▸ EXERCISE
Since the listing below shows pictures, leave them out and write out exactly the lines from the line with "uação varia entre" to the line with "Iva Natura Red Face Sh", both included, and no others.
- Opening Delimiter -
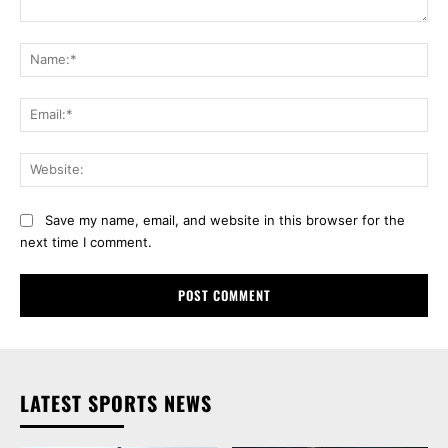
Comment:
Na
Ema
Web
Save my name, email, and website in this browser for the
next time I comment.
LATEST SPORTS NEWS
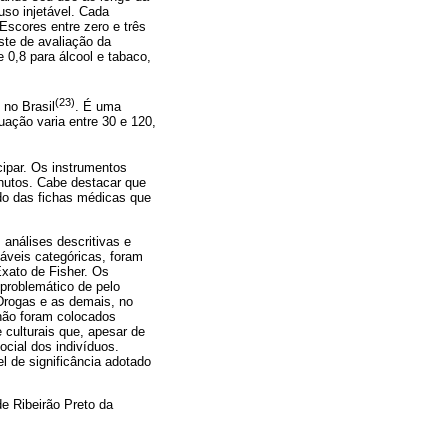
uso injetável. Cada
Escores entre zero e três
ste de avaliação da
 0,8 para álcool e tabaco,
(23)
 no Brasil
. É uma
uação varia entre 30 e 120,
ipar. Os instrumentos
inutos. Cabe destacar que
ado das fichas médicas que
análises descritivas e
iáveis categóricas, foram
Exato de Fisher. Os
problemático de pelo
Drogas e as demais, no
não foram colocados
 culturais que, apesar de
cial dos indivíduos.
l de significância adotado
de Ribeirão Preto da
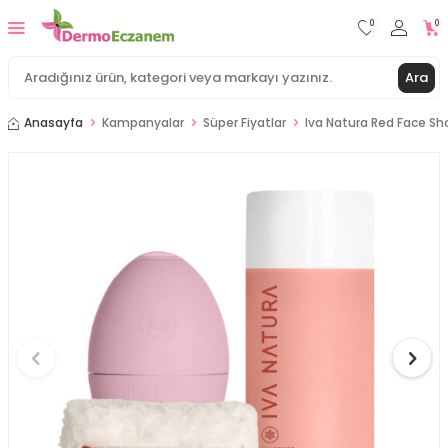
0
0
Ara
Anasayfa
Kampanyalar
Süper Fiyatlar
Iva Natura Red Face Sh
- Closing Delimiter -
- Opening Delimiter -
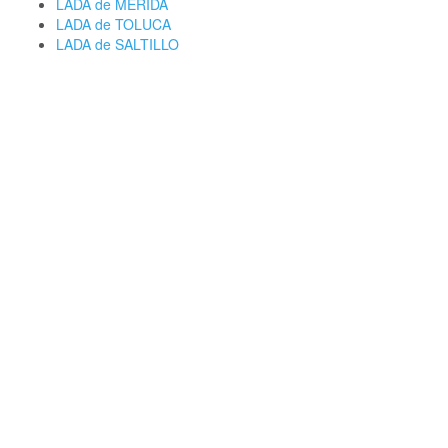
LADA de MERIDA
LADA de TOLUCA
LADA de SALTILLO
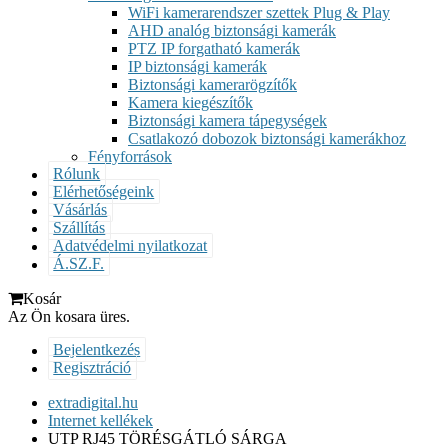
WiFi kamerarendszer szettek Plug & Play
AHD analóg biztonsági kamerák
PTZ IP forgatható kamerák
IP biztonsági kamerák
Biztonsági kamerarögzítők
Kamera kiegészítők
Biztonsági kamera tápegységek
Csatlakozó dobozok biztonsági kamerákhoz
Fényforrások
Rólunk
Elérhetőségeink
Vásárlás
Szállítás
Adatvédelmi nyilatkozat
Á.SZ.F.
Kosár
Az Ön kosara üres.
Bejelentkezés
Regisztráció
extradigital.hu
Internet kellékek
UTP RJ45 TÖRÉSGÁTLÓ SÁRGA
- Closing Delimiter -
- Opening Delimiter -
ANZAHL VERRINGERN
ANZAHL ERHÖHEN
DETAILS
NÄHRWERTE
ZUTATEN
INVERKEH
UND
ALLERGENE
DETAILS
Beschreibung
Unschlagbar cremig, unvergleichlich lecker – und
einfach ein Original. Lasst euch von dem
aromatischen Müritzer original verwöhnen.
- Closing Delimiter -
▸ REPLY
uação varia entre 30 e 120,
ipar. Os instrumentos
inutos. Cabe destacar que
ado das fichas médicas que
análises descritivas e
iáveis categóricas, foram
Exato de Fisher. Os
problemático de pelo
Drogas e as demais, no
não foram colocados
 culturais que, apesar de
cial dos indivíduos.
l de significância adotado
de Ribeirão Preto da
0
0
Ara
Anasayfa
Kampanyalar
Süper Fiyatlar
Iva Natura Red Face Sh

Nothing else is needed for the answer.